## What you should do
Take the line with "Vaša sťažnosť" as the first and the last line of the data as the end. Write out both and every line between exactly, except pictures.

[[ Listed entries open ]]

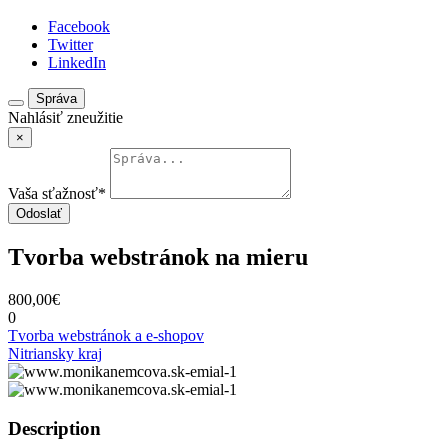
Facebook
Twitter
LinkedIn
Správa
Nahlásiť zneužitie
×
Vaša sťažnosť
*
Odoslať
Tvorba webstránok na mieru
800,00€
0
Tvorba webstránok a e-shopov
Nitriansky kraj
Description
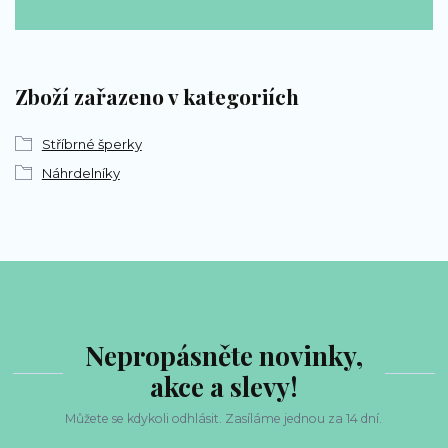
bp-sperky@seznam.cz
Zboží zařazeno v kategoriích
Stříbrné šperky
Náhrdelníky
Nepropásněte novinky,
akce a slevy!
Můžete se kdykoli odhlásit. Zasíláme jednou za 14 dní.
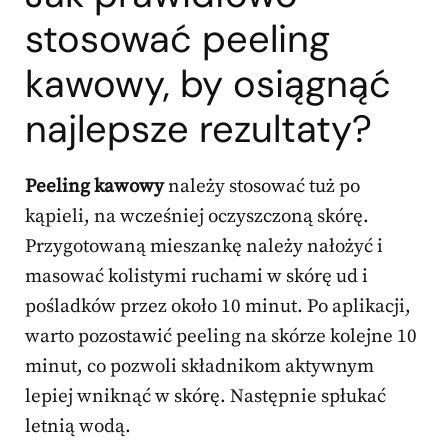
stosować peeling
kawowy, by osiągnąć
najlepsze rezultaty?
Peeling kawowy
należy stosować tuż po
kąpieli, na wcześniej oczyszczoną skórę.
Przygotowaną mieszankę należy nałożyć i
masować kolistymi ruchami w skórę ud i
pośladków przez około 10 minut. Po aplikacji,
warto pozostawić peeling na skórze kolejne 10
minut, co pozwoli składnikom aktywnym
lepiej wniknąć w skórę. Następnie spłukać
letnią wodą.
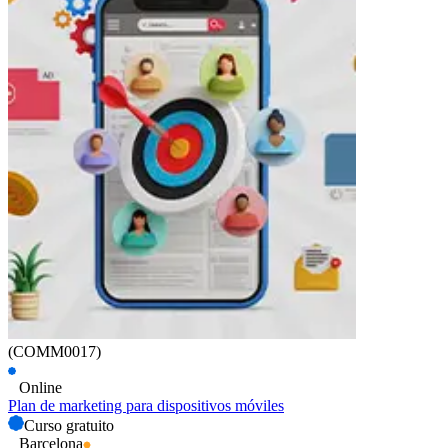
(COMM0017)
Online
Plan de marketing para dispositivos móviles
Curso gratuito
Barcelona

[[ Listed entries closed ]]

## Exercise output
Vaša sťažnosť
*
Odoslať
Tvorba webstránok na mieru
800,00€
0
Tvorba webstránok a e-shopov
Nitriansky kraj
Description
bp-sperky@seznam.cz
Zboží zařazeno v kategoriích
Stříbrné šperky
Náhrdelníky
Nepropásněte novinky,
akce a slevy!
Můžete se kdykoli odhlásit. Zasíláme jednou za 14 dní.
stosować peeling
kawowy, by osiągnąć
najlepsze rezultaty?
Peeling kawowy
należy stosować tuż po
kąpieli, na wcześniej oczyszczoną skórę.
Przygotowaną mieszankę należy nałożyć i
masować kolistymi ruchami w skórę ud i
pośladków przez około 10 minut. Po aplikacji,
warto pozostawić peeling na skórze kolejne 10
minut, co pozwoli składnikom aktywnym
lepiej wniknąć w skórę. Następnie spłukać
letnią wodą.
(COMM0017)
Online
Plan de marketing para dispositivos móviles
Curso gratuito
Barcelona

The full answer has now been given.